Segment Open

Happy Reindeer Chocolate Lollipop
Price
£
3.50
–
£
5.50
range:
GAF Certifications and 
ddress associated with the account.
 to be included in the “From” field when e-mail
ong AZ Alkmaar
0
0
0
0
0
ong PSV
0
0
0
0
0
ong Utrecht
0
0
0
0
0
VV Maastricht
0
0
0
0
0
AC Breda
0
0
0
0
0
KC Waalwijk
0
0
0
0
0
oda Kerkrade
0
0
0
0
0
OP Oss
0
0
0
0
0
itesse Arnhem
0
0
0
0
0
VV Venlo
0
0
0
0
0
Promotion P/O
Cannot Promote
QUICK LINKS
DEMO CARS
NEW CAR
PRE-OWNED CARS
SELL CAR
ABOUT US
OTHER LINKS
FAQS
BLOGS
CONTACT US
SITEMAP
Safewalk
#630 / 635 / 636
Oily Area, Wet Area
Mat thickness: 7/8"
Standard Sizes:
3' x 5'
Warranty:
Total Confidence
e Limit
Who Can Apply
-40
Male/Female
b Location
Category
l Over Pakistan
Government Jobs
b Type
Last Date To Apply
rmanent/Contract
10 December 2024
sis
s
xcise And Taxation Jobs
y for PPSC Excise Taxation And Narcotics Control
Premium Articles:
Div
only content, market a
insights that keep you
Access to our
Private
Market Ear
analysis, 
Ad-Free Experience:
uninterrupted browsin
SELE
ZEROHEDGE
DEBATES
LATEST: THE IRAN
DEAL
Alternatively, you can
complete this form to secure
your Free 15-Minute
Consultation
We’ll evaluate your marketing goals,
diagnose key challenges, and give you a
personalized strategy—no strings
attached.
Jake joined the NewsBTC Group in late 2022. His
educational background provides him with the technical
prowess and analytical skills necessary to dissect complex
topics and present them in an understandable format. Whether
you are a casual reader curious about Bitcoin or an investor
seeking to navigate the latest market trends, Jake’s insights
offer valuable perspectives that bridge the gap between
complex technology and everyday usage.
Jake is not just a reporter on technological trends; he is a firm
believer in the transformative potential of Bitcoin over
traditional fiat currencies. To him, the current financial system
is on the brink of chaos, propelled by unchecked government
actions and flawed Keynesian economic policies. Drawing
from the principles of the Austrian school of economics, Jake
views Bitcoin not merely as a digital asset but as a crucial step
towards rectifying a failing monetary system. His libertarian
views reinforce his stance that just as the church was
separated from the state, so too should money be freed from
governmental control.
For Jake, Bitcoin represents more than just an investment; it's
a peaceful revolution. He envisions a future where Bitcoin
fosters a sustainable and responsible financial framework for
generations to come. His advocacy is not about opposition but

Segment Closed

Please return every line from the one that contains "you are a casual" through the end of the entries, exactly, leaving out all others.

## Output of the task
you are a casual reader curious about Bitcoin or an investor
seeking to navigate the latest market trends, Jake’s insights
offer valuable perspectives that bridge the gap between
complex technology and everyday usage.
Jake is not just a reporter on technological trends; he is a firm
believer in the transformative potential of Bitcoin over
traditional fiat currencies. To him, the current financial system
is on the brink of chaos, propelled by unchecked government
actions and flawed Keynesian economic policies. Drawing
from the principles of the Austrian school of economics, Jake
views Bitcoin not merely as a digital asset but as a crucial step
towards rectifying a failing monetary system. His libertarian
views reinforce his stance that just as the church was
separated from the state, so too should money be freed from
governmental control.
For Jake, Bitcoin represents more than just an investment; it's
a peaceful revolution. He envisions a future where Bitcoin
fosters a sustainable and responsible financial framework for
generations to come. His advocacy is not about opposition but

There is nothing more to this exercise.